Scheidegger hat in ihrem Leben in ganz unterschiedlichen Bereichen gearbeitet. Die zweifache Mutter startete im Elektrofachmarkt, arbeitete im Pflegebereich und führte unter anderem ein Team in einem Textilfachgeschäft. Dem Textilhandwerk und der Verbundenheit zur Wolle blieb sie über die Jahre treu. «Als ich acht war, habe ich das Häkeln für mich entdeckt. Mit dem ganz dünnen Faden. Ich liebte schon immer das Filigrane», erinnert sich die heute 38-Jährige. In der Nähschule lernte Scheidegger später, wie man mit etwas Stoff, Fell und Faden einem Teddybären Leben einhaucht. «Noch heute fasziniert es mich, wie man aus Textilien etwas erschaffen kann, das Emotionen weckt und eine Geschichte erzählt.» Der Teddy aus den Anfangszeiten sitzt heute in ihrem Firmenlogo.
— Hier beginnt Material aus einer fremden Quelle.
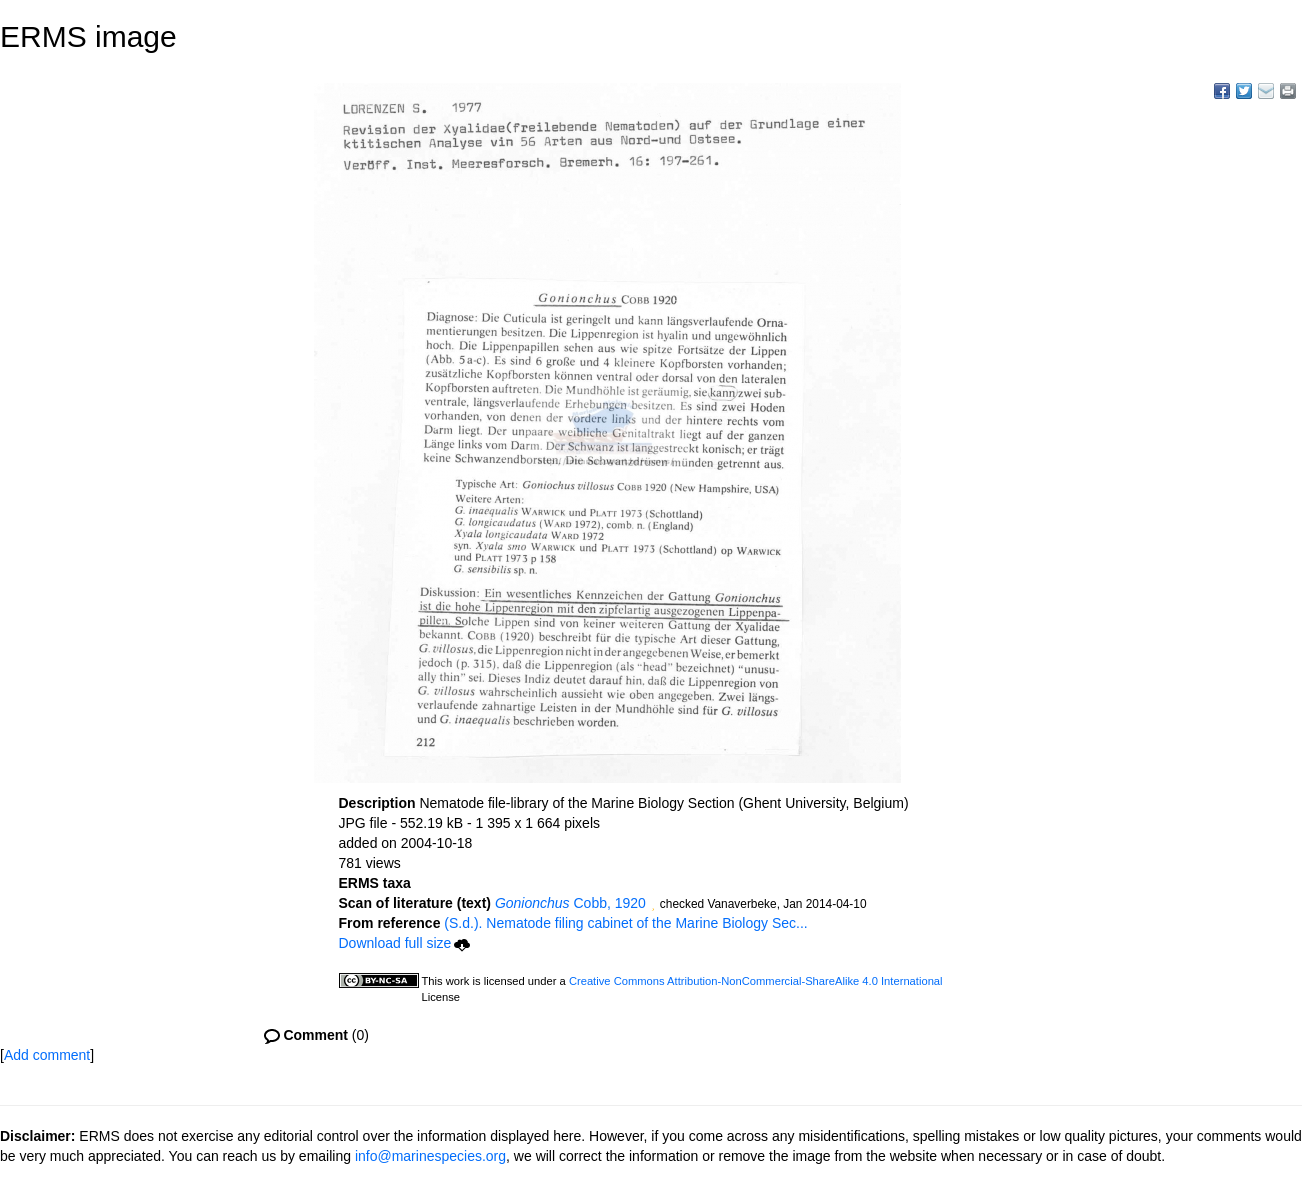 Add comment (47, 1055)
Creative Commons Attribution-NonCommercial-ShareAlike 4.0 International (756, 981)
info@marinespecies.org (430, 1156)
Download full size (405, 943)
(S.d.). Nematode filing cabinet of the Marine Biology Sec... (625, 923)
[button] (653, 905)
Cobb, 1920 (570, 903) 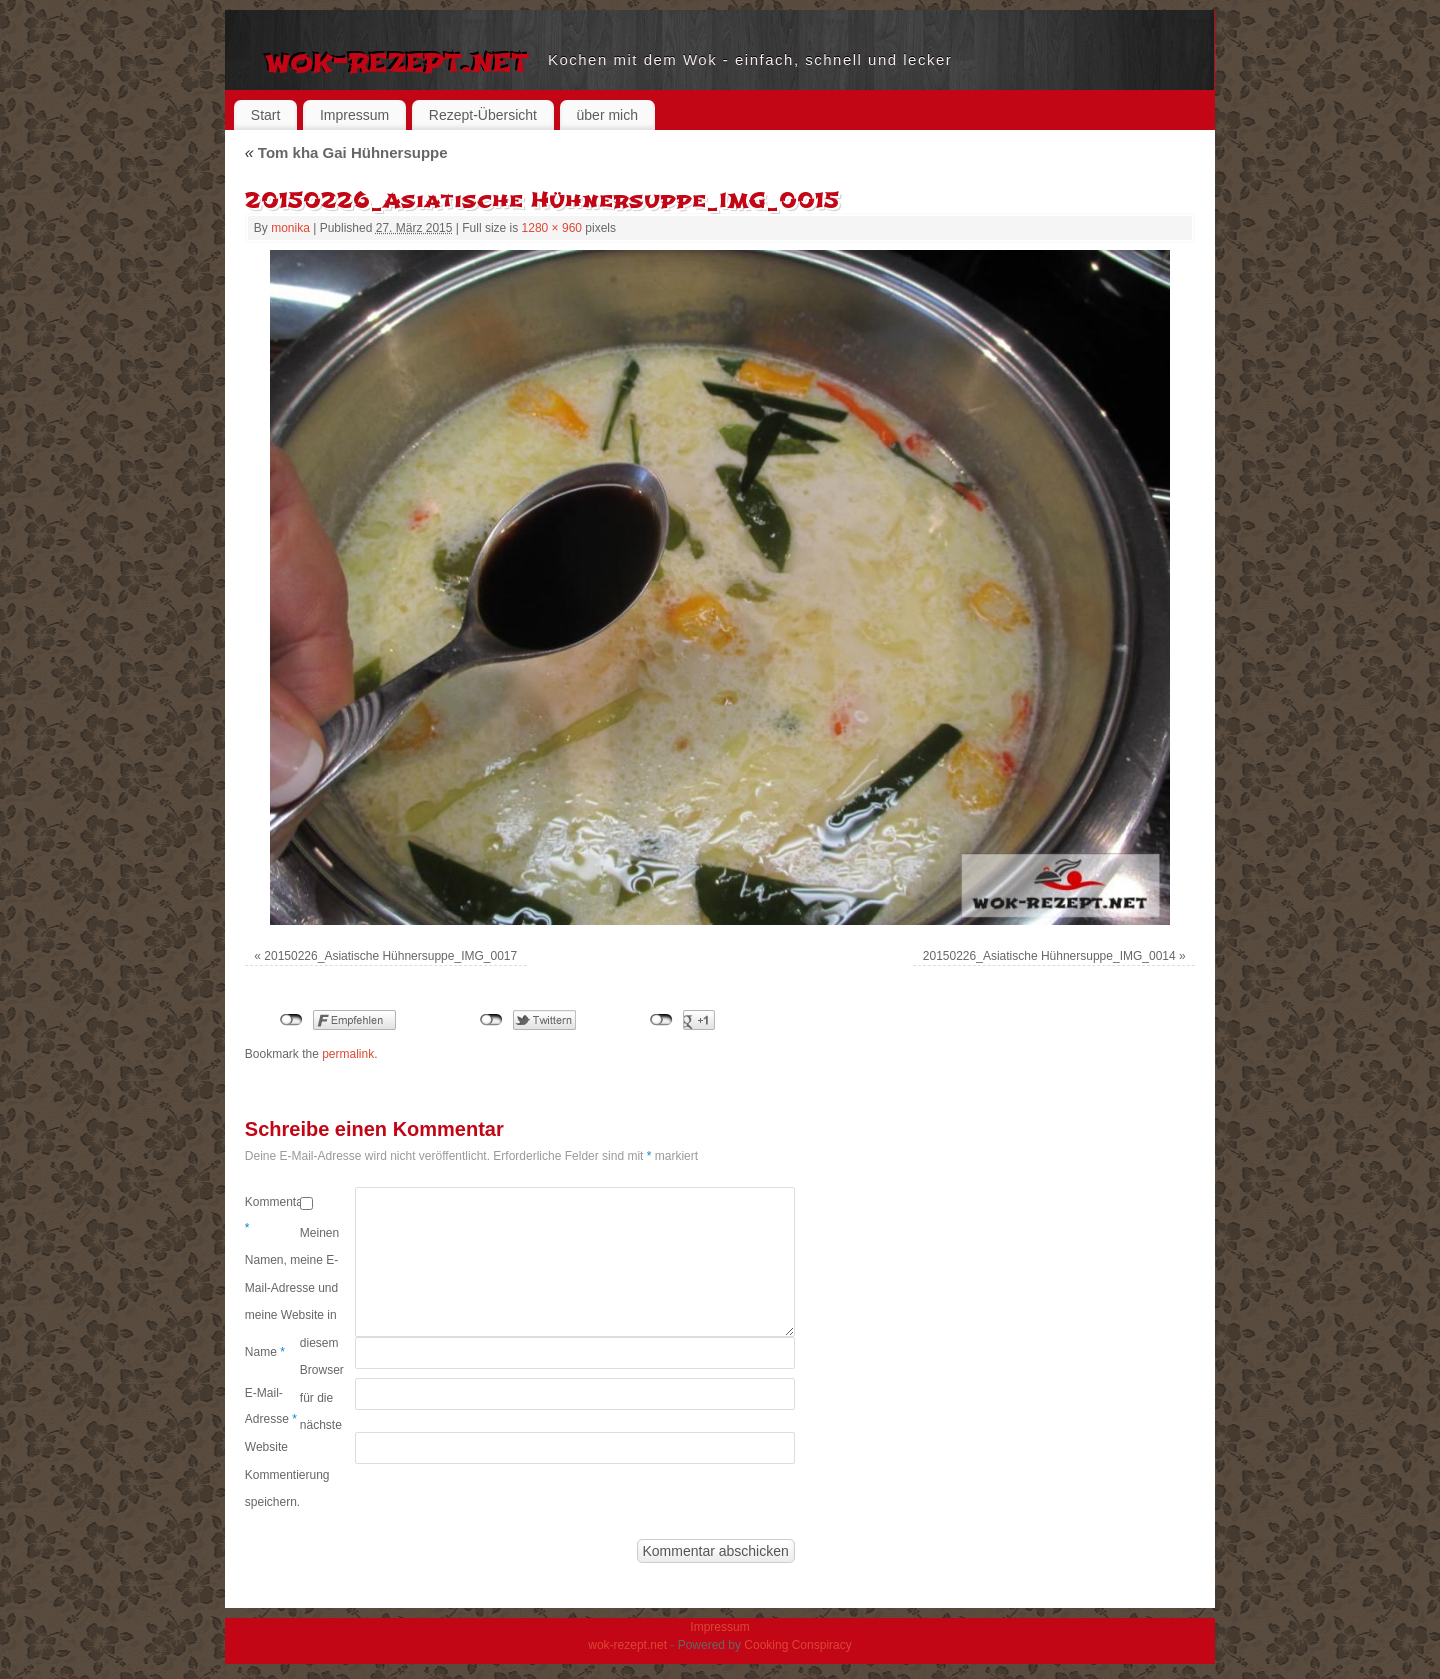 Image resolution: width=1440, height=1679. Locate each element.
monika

Zurzeit bildet sich Scheidegger zur Detailhandelsfachfrau Textil weiter.

Im Haus an der Fabrikstrasse sind nicht nur Verkaufsladen und Lager des Onlineshops untergebracht, das Erdgeschoss dient gleichermassen als Kurslokal. «Mein Wissen mit anderen zu teilen, erfüllt mich. Ich hoffe, bald wieder Kursteilnehmende empfangen zu dürfen.» Langeweile kommt aber auch während der Zwangspause nicht auf. In der umfunktionierten Küche warten drei Puppenköpfe darauf, fertiggestellt zu werden. Beim Filzen mit einer Nadel und Wolle modelliert Scheidegger markante Gesichtszüge mitsamt den ganzen Feinheiten. «Rechtzeitig zu Halloween im Oktober sollen die Geisterpuppen fertig werden», sagt Scheidegger, die es gerne gruselig mag – sich jedoch weit lieber bei einem guten Horrorfilm gruselt als beim Anblick der zuweilen schauerlichen Zustände in der Wollproduktion.